Hot. Hungry. Full of everything I hadn’t said and couldn’t stop feeling.

The washer jerked beneath us, and she gasped into my mouth, laughing again. I growled low in my throat and kissed her harder, needing more, needing all of her.

She was completely game. Wild and wicked and tangled in my flannel shirt, kissing me like she was never letting go.

And just like that, right there, in the middle of the damn laundromat with a machine on spin cycle and her legs wrapped around my hips, I knew.

I was going to marry this woman.

Not today. Not tomorrow. Maybe not even this year.

But someday.

One way or another, she was it.

The woman who could match me stride for stride. Who made my bar feel too small, my bed too cold, and my future feel like more than just something to endure.

She was the spark I didn’t know I needed. The fire I’d been afraid of striking again.

And here she was.

Kissing me breathlessly in a laundromat and laughing while she did it.

I pulled back just enough to look at her, really look at her.

Her cheeks were flushed, her lips swollen, her eyes full of something that twisted my chest in ways I wasn’t ready for but didn’t want to fight anymore.

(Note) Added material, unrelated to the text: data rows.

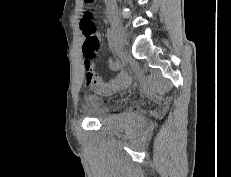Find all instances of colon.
I'll return each instance as SVG.
<instances>
[{"mask_svg":"<svg viewBox=\"0 0 231 177\" xmlns=\"http://www.w3.org/2000/svg\"><path fill=\"white\" fill-rule=\"evenodd\" d=\"M86 3H92L94 0H84ZM80 27L85 37L83 44V55L88 61H91L97 54L99 49V39L96 35V28L91 20L90 11H85L80 21Z\"/></svg>","mask_w":231,"mask_h":177,"instance_id":"obj_1","label":"colon"}]
</instances>
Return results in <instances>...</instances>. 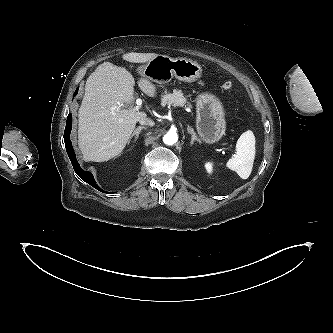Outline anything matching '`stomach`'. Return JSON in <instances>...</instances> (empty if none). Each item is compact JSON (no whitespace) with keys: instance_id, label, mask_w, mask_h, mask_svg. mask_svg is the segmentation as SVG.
Masks as SVG:
<instances>
[{"instance_id":"0dacf381","label":"stomach","mask_w":333,"mask_h":333,"mask_svg":"<svg viewBox=\"0 0 333 333\" xmlns=\"http://www.w3.org/2000/svg\"><path fill=\"white\" fill-rule=\"evenodd\" d=\"M141 76L157 84H166L173 77L179 81L194 82L201 77L202 67L186 58H171L158 54L138 68ZM196 128L201 139L213 144L225 134L226 121L220 100L211 93H201L196 98Z\"/></svg>"}]
</instances>
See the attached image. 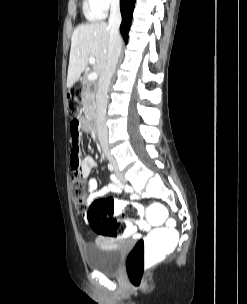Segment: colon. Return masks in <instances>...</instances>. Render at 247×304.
I'll list each match as a JSON object with an SVG mask.
<instances>
[{
    "mask_svg": "<svg viewBox=\"0 0 247 304\" xmlns=\"http://www.w3.org/2000/svg\"><path fill=\"white\" fill-rule=\"evenodd\" d=\"M81 95L80 84H75L68 90L67 108L70 116L72 112L80 113ZM70 189L76 207L81 211L87 210L90 227L99 235L109 237L129 235L130 224L114 219L113 215L119 214L126 219L136 220L143 214V207L140 204L120 201L112 197L95 199L87 207V184L77 173L72 175ZM144 211V215L148 217L145 218V225H152V229L146 237L134 244L126 259L128 279L136 288L141 287L143 283L147 265L155 259H163V253H173L179 242L176 216L170 214L165 202H149Z\"/></svg>",
    "mask_w": 247,
    "mask_h": 304,
    "instance_id": "5ec220e1",
    "label": "colon"
}]
</instances>
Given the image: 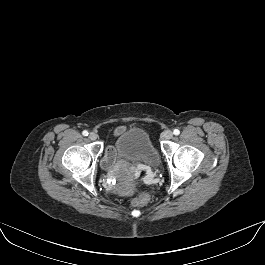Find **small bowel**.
<instances>
[{"mask_svg": "<svg viewBox=\"0 0 265 265\" xmlns=\"http://www.w3.org/2000/svg\"><path fill=\"white\" fill-rule=\"evenodd\" d=\"M112 159H113V151L112 148H109L104 156L103 165L105 167H109L111 165ZM129 192H132V190H129Z\"/></svg>", "mask_w": 265, "mask_h": 265, "instance_id": "1", "label": "small bowel"}]
</instances>
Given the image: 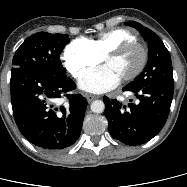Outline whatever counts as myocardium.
Segmentation results:
<instances>
[{
    "label": "myocardium",
    "instance_id": "1",
    "mask_svg": "<svg viewBox=\"0 0 187 187\" xmlns=\"http://www.w3.org/2000/svg\"><path fill=\"white\" fill-rule=\"evenodd\" d=\"M133 48H138L141 51V60L133 72L122 78L123 81H131L142 73L148 60V52L146 47L138 41H128L121 43L120 45L109 50L103 57V60L106 61V59L109 57H118Z\"/></svg>",
    "mask_w": 187,
    "mask_h": 187
}]
</instances>
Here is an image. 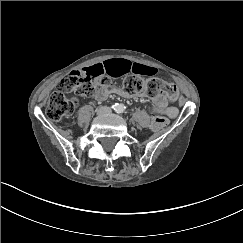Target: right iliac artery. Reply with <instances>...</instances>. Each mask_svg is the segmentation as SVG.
I'll return each instance as SVG.
<instances>
[{
	"instance_id": "1",
	"label": "right iliac artery",
	"mask_w": 243,
	"mask_h": 243,
	"mask_svg": "<svg viewBox=\"0 0 243 243\" xmlns=\"http://www.w3.org/2000/svg\"><path fill=\"white\" fill-rule=\"evenodd\" d=\"M119 106L118 104L116 103L115 105L112 106L113 109H117Z\"/></svg>"
}]
</instances>
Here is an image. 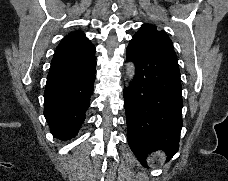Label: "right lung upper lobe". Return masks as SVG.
Here are the masks:
<instances>
[{"mask_svg":"<svg viewBox=\"0 0 228 181\" xmlns=\"http://www.w3.org/2000/svg\"><path fill=\"white\" fill-rule=\"evenodd\" d=\"M82 32H72L61 41L52 60L64 58L92 47Z\"/></svg>","mask_w":228,"mask_h":181,"instance_id":"right-lung-upper-lobe-1","label":"right lung upper lobe"}]
</instances>
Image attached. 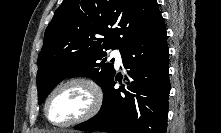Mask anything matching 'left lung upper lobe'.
Returning a JSON list of instances; mask_svg holds the SVG:
<instances>
[{
    "instance_id": "1",
    "label": "left lung upper lobe",
    "mask_w": 221,
    "mask_h": 133,
    "mask_svg": "<svg viewBox=\"0 0 221 133\" xmlns=\"http://www.w3.org/2000/svg\"><path fill=\"white\" fill-rule=\"evenodd\" d=\"M160 16L156 0H64L38 56V103L66 77H89L104 89L115 72L104 50H121Z\"/></svg>"
}]
</instances>
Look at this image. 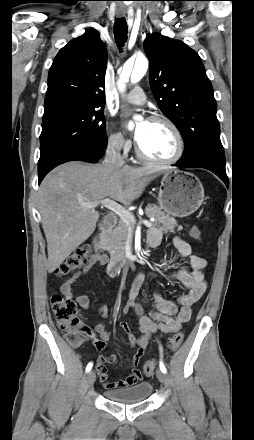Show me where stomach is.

“You’re trouble,” I murmured.

Her fingers slid through the hair at the back of my neck. “You like trouble.”

I nodded. “Only when it looks like you.”

The washer finally finished its cycle, jerking once and going still.

We stood there, catching our breath, the silence settling like a warm blanket over our heads.

She looked at me and tilted her head. “So, was that your version of romantic?”

I leaned in and kissed her again, slow this time, letting it sink in. “No.”

She arched a brow. “No?”

“That,” I said, brushing her hair back from her face, “was my version of inevitable.”

She blinked. “What does that even mean?”

“It means… I’m already yours.”

Her eyes went glassy, and she bit her bottom lip, nodding like maybe she’d been waiting to hear that all along.

“I guess,” she said softly, “that makes us both doomed.”

“Good,” I smirked. “I like a little doom.”

She laughed and wrapped her arms around me, pulling me in again.

And for once, the world outside that laundromat didn’t exist.

There was just the woman on the washer.

And me, falling deeper every damn second.